- Genre: Adventure Action Drama Science fiction
- Directed by: Charles A. Nichols
- Voices of: Melanie Baker Shannon Farnon Joan Gardner Kathy Gori Jackie Earle Haley Alan Oppenheimer Mike Road Frank Welker
- Narrated by: Don Messick
- Composer: Hoyt Curtin
- Country of origin: United States
- Original language: English
- No. of episodes: 16

Production
- Executive producers: William Hanna Joseph Barbera
- Running time: 30 minutes
- Production company: Hanna-Barbera Productions

Original release
- Network: CBS
- Release: September 7 – December 21, 1974

= Valley of the Dinosaurs =

American animated television series

Valley of the Dinosaurs is an American animated television series produced by the Australian studios of Hanna-Barbera Productions and broadcast on CBS from September 7 to December 21, 1974, and in syndication from 1977 to 1983. The series, about a contemporary family sucked by a vortex back to the Stone Age was intended to be educational as well as entertaining, demonstrating the early human uses of fire, clothing, weapons and cooking. It debuted on the same day as Land of the Lost.

==Plot==
Science professor John Butler and his family – wife Kim, wisecracking teenage daughter Katie, young son Greg, and dog Digger – are on a rafting trip along the Amazon River in an uncharted river canyon when their raft hits a rock and capsizes. They are swept through a cavern and caught in a whirlpool.

Upon resurfacing, they find themselves in a mysterious realm where humans coexist with various prehistoric creatures, including dinosaurs. The Butlers meet and befriend a clan of Neanderthal cavepeople led by Gorok, his wife Gara, their teenage son Lok, and their young daughter Tana.

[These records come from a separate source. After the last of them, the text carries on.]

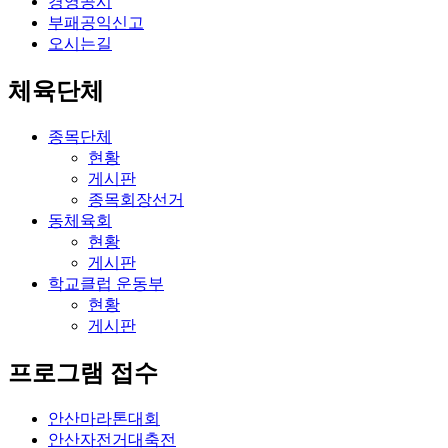
경영공시
부패공익신고
오시는길
체육단체
종목단체
현황
게시판
종목회장선거
동체육회
현황
게시판
학교클럽 운동부
현황
게시판
프로그램 접수
안산마라톤대회
안산자전거대축전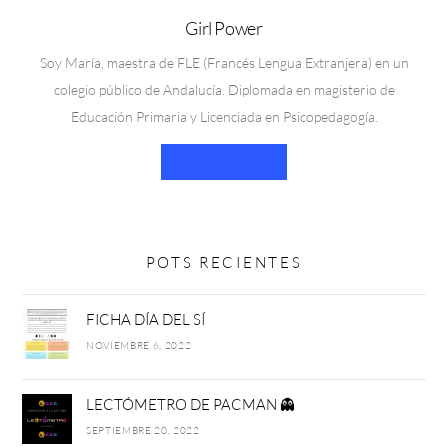
Girl Power
Soy María, maestra de FLE (Francés Lengua Extranjera) en un
colegio público de Andalucía. Diplomada en magisterio de
Educación Primaria y Licenciada en Psicopedagogía.
LEER MÁS
POTS RECIENTES
FICHA DÍA DEL SÍ
NOVIEMBRE 6, 2022
LECTÓMETRO DE PACMAN 👻
SEPTIEMBRE 20, 2022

Gorok and his family have a pet of their own in the form of a baby Stegosaurus named Glump. Gorok's family saved the Butlers' upon their first arrival.

Gorok's family aid the Butlers' efforts to find a means of returning home. For their own part, John and his family do what they can to make the Neanderthals' daily lives easier. Examples of such included introducing Gorok's family to basic technology, such as simple machines (particularly the lever and the wheel), sailboats and windmills.

==Episode list==

| No. | Title | Original release date |
|---|---|---|
| 1 | "Forbidden Fruit" | September 7, 1974 |
| 2 | "What Goes Up" | September 14, 1974 |
| 3 | "A Turned Turtle" | September 21, 1974 |
| 4 | "The Volcano" | September 28, 1974 |
| 5 | "Smoke Screen" | October 5, 1974 |
| 6 | "Pteranodon" | October 12, 1974 |
| 7 | "The Saber-Tooth Kids" | October 19, 1974 |
| 8 | "After Shock" | October 26, 1974 |
| 9 | "Top Cave, Please" | November 2, 1974 |
| 10 | "S.O.S." | November 9, 1974 |
| 11 | "Fire" | November 16, 1974 |
| 12 | "Rain of Meteors" | November 23, 1974 |
| 13 | "To Fly a Kite" | November 30, 1974 |
| 14 | "Test Flight" | December 7, 1974 |
| 15 | "The Big Toothache" | December 14, 1974 |
| 16 | "Torch" | December 21, 1974 |

==Cast==
- Frank Welker - Glump, Digger, Lok
- Melanie Baker - Tana
- Shannon Farnon - Kim Butler
- Joan Gardner - Gara
- Kathy Gori - Katie Butler
- Jackie Earle Haley - Greg Butler
- Don Messick - Narrator
- Alan Oppenheimer - Gorok
- Andrew Parks -
- Mike Road - John Butler

==Comics==
Charlton Comics published 11 issues of a comic book series based on the TV cartoon featuring new stories from April 1975 until December 1976. Harvey Comics published a one-shot reprint of the comics in 1993.

==Home media==
On March 22, 2011, Warner Archive released Valley of the Dinosaurs: The Complete Series on DVD in region 1 as part of their Hanna-Barbera Classic Collection. This is a Manufacture-on-Demand (MOD) release, available exclusively through Warner's online store and Amazon.com.

==Popular culture==
- Characters from the show appeared in the Harvey Birdman, Attorney at Law episode "Beyond the Valley of the Dinosaurs" with Gorok voiced by Chris Edgerly and Tana voiced by Mary Birdsong.
- Glump has a cameo in Jellystone! episode "Ice Ice Baby" voiced by Fajir Al-Kasai. He appears as Top Cat's therapy patient. The cave family appeared in season three as Captain Caveman's cousins.